▸ **Material shown**
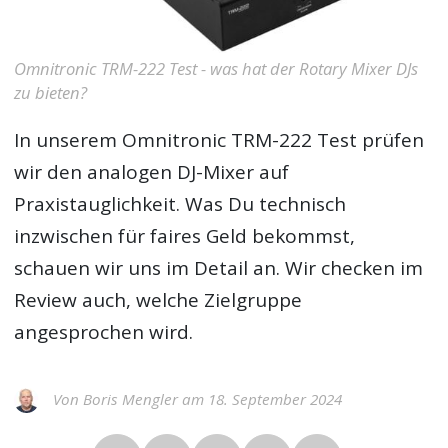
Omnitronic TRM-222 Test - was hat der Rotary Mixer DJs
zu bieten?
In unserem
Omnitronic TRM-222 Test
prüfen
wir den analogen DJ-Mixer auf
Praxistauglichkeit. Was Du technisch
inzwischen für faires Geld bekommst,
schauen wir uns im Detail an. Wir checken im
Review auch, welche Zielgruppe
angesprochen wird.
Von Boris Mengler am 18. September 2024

---

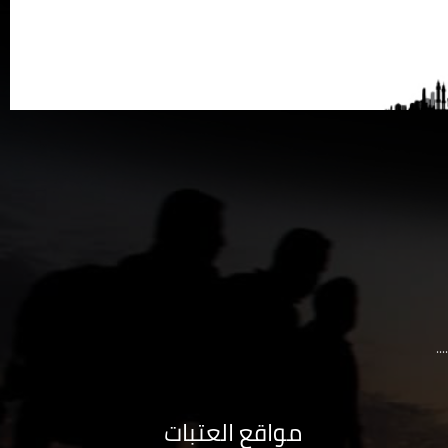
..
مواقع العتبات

...

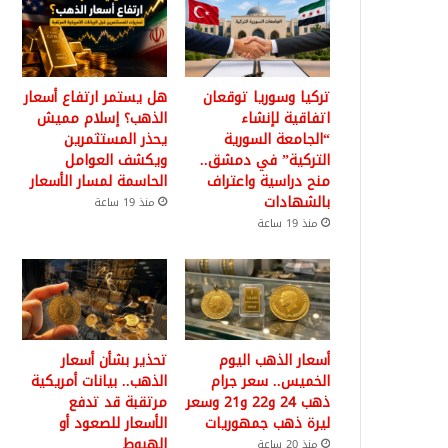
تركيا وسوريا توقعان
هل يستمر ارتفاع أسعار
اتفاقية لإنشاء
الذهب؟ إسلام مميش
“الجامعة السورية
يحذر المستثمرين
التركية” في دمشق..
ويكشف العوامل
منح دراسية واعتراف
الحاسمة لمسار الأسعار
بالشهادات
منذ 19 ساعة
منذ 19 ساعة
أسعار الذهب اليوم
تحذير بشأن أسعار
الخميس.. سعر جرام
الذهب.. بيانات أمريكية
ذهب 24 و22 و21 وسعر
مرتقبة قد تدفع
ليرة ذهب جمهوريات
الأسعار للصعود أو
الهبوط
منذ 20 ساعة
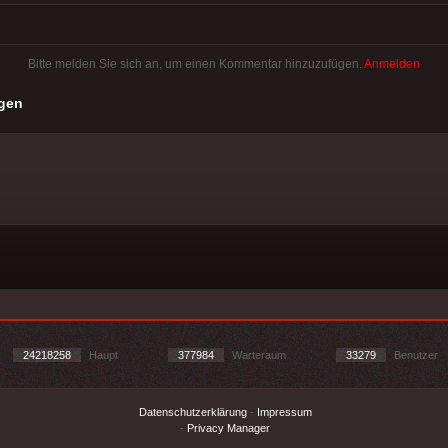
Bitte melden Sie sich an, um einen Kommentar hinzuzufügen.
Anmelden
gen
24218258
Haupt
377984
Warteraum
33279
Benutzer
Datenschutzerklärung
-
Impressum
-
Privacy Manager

▸ **About this task**
Copy out every line from the material above in which the word "Omnitronic" appears.

▸ **Completed exercise**
Omnitronic TRM-222 Test - was hat der Rotary Mixer DJs
Omnitronic TRM-222 Test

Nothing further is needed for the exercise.